More Sixth Circuit Habeas Happenings:

Following the U.S. Court of Appeals for the Sixth Circuit continues to provide a crash course in the current controversies concerning the availability of habeas relief in federal courts. This week, the Sixth Circuit is once again divided -- this time 7-7 on a petition for rehearing en banc -- over whether a habeas petition should have been granted to a capital defendant.

Last June, in Slaughter v. Parker, a three judge panel reversed a district court decision granting James Slaughter's habeas petition claiming ineffective assistance of counsel. Judge Batchelder wrote the majority opinion for herself and Chief Judge Boggs. Judge Cole dissented.

On Wednesday, an evenly divided Sixth Circuit denied Slaughter's petition for rehearing en banc. Judge Cole wrote a dissent, which begins:

We are uneasy about executing anyone sentenced to die by a jury who knows nearly nothing about that person. But we have allowed it. We are also uneasy about executing those who commit their crime at a young age. But we have allowed that as well. We are particularly troubled about executing someone who likely suffers brain damage. We rarely, if ever, allow that—especially when the jury is not afforded the opportunity to even consider that evidence. Jeffrey Leonard, known to the jury only as “James Slaughter,” approaches the execution chamber with all of these characteristics. Reaching this new chapter in our death-penalty history, the majority decision cannot be reconciled with established precedent. It certainly fails the Constitution. This Court’s seven to seven stalemate regarding the en banc petition, however, leaves this precarious decision intact.
As Robert Loblaw at Decision of the Day notes, Cole's dissent was joined by Judges Martin, Daughtery, Moore, and Clay, leaving the identities of the other two judges who voted in favor of en banc review a mystery.

anonVCfan:
I wish they'd publish the votes on these things.

I'm going to guess that one of the other two is Judge Gilman. Judge Merritt would be an obvious choice, except that he's senior.

The last time the 6th Circuit split like this on a death penalty case, Gilman and Merritt were in the dissent. House v. Bell, 386 F. 3d 668 (6th Cir. 2004) rev'd 126 S.Ct. 2064 (2006).
11.3.2006 8:15am
Kovarsky (mail):
this is a really stupid nitpick point, but the short form of the case should be "Washington," not "Strickland." Strickland is the name of the isntitutional officer and and washington the petitioner.
11.3.2006 11:31am
Kovarsky (mail):
close case.

the exhaustion ruling on the jury questioning is actually more troublesome.

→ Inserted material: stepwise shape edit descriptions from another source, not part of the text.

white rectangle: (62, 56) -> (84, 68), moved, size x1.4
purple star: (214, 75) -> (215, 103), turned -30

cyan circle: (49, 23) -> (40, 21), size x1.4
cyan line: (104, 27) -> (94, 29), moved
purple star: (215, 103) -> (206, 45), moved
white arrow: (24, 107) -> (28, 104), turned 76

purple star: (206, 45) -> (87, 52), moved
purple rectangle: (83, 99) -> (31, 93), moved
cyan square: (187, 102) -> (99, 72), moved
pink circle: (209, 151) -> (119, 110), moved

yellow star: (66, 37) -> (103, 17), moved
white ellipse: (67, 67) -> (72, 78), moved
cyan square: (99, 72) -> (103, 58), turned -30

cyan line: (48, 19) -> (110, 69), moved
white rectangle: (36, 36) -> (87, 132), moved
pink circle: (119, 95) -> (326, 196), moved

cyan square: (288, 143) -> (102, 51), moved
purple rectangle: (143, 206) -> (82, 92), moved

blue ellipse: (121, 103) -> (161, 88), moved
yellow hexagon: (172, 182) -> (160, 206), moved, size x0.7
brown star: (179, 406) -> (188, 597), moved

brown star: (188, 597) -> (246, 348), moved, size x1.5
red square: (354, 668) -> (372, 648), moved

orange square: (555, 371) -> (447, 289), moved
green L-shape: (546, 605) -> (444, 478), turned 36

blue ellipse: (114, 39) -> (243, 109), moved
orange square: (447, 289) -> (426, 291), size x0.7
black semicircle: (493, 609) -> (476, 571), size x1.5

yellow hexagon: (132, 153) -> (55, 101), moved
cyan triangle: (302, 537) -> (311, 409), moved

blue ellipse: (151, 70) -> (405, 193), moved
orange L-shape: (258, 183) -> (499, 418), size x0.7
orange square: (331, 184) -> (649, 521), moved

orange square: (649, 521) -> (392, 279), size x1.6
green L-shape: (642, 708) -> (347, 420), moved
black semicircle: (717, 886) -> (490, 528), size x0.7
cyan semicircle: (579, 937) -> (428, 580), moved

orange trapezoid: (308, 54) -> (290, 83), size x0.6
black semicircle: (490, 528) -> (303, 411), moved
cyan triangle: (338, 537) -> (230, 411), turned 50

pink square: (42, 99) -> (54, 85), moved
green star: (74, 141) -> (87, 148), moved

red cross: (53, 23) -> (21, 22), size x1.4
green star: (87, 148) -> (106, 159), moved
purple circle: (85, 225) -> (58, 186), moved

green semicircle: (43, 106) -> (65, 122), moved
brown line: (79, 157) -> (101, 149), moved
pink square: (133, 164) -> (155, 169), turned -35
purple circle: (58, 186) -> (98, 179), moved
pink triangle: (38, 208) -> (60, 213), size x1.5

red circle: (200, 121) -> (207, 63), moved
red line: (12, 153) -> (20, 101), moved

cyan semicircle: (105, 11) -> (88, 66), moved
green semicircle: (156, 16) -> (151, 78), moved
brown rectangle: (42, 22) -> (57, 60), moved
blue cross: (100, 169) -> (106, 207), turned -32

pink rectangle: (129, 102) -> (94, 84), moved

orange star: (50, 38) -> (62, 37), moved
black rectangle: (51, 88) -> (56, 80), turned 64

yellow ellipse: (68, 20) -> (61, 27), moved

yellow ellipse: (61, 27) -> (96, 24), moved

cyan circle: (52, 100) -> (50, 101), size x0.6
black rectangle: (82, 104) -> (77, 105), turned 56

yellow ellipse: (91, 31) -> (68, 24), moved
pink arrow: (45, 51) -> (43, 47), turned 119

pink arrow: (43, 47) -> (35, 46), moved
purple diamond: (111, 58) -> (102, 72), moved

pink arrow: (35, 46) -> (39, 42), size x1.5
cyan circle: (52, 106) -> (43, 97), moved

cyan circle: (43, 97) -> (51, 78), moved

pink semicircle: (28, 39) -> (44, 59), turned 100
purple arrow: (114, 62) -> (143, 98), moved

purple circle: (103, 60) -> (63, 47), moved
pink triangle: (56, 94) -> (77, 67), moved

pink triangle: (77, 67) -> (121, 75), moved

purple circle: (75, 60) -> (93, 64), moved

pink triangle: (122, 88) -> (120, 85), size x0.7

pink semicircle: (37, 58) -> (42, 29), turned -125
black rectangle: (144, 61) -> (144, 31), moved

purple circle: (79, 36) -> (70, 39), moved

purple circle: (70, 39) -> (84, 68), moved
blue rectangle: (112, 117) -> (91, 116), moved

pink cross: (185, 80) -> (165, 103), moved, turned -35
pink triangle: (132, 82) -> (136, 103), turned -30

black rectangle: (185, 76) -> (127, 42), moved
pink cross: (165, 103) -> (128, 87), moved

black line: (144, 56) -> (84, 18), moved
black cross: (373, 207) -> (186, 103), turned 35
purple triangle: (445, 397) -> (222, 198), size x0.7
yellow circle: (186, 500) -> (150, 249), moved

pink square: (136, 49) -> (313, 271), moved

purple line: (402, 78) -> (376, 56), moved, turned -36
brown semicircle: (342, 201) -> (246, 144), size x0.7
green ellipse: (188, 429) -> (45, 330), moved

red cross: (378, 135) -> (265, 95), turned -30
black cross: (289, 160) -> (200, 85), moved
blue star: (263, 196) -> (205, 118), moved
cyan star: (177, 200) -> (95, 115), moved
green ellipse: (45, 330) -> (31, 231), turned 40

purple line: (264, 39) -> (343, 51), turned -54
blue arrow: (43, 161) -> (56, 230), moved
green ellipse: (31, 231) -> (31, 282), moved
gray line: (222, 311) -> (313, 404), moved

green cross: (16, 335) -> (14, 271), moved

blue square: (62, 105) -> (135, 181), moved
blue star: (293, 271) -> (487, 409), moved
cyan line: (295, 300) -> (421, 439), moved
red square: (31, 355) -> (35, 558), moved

and it looks like they didn't dismiss the claim without prejudice, which courts are increasingly doing - they're finding claims unexhausted and inferring a procedural default and prospectively denying them without really giving the petitioner a chance to go back to state court on the claim. i think the way they get around that quasi-bogus move is the "alternative holding" that doesn't look like one - its about 2 sentences long and dismisses the merits of the claim out of hand without any discussion.